Wednesday, August 01, 2012

(Another follow-up CT scan, six months after the completion of two courses of stereotactic body radiation therapy–SBRT (http://radonc.ucla.edu/body.cfm?id=61).  Preceding the test, the usual nerves.  “Scan-to-scan anxiety is real,” my thoracic oncologist has written to me in an email. Thanks, Doc, I say to myself. The appointment for the scan is at 2:30 in the afternoon, for the consultation about the scan at 4.  Owing to amazing downtown-and-crosstown-bus luck, I get to the hospital at about 2. They take me in for the scan very quickly, and the scan itself is also very quick. The technician gives nothing away.  You try to read something into their “Have a good day”s and “Take care”s when the test is over, but they have become expert at hiding their knowledge of what the scan has or hasn’t shown. So I’m done with the scan before 3.  Will I have to wait until 4 to see the young radiation oncologist? No.  I’m taken into an exam room almost immediately.  There a nurse comes in with one of those rolling vitals poles and takes my vitals–white-coat effect pretty apparent.  Blood pressure 160/60 (weird!), pulse 110, but blood-oxygen level–the little clip they put on your finger; how does it know anything?–very good: 98%.  Weight 174 with clothes on–which is great because it means my weight is around 170.  It’s  great because I have spent the past week at the Southampton Writers Conference eating everything in sight and thought I must have put on five pounds but haven’t.  Then in comes a handsome young resident–they rotate through radiation oncology; this is the third one I’ve seen over the past year of chemotherapy and SBRT. [Don’t forget that my wife and I are still waiting for the results of a crucial CT scan all this while.]  He is thorough but very fast–heartstethosocopebreathingstethoscopechesttappingbacktappingunderarmlymphnodepalpitationnecklymphnodepalpitationmusclestrengthtestingreflextestingeyemovementtestingandsoforth, and as he’s being thorough and quick, we talk.  He says something about having lived in Boston for seven years.)

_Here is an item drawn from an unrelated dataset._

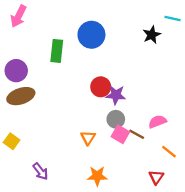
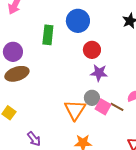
red circle: (101, 87) -> (92, 50), moved
gray circle: (116, 119) -> (92, 98), moved
orange triangle: (88, 138) -> (75, 110), size x1.6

ME: You went to school there?
DR: Yes.
ME: Harvard? [What an idiot!]
DR: Boston University.
ME: Undergraduate and medical school?
DR:  Yes.
ME:  And you’re rotating through radiation oncology right now?
DR:  Yes. You’re in good shape.
ME: Thanks.
DR: Well, Dr. ________ is looking at the scan right now. I took a brief look before I came in to see you.
ME:  (Thinking, “And …?”)
DR:  He’ll be in to see you soon. We just have the preliminary report now.
ME:  (Thinking “AND …?”)
DR: Uh, he’ll tell you all about it. We won’t have the full report until a little later.
DR: Do you work out?
ME: Yes–four or five times a week.
DR: What do you do?
ME: I do exercises for half an hour and then run for half an hour. Shuffle is more like it.  (A standard small joke. Very small.)
DR:  Very good.
ME: And do you work out?
DR: I wish.
ME: Your work here doesn’t allow it.
DR: Not usually.
ME: Well, that’s unfortunate.

(Here I make a comparison between the speed with which the resident went through the tests and the way our dog sort of does all his tricks in an efficient hurry in order to get his treats as soon as possible. The confession of this moronic and insulting comparison is bad enough–I wanted to bite my tongue in half even as I continued to slog through it.  But I can’t bear to set down the details.  The resident wore a look of indigestion while I went on.)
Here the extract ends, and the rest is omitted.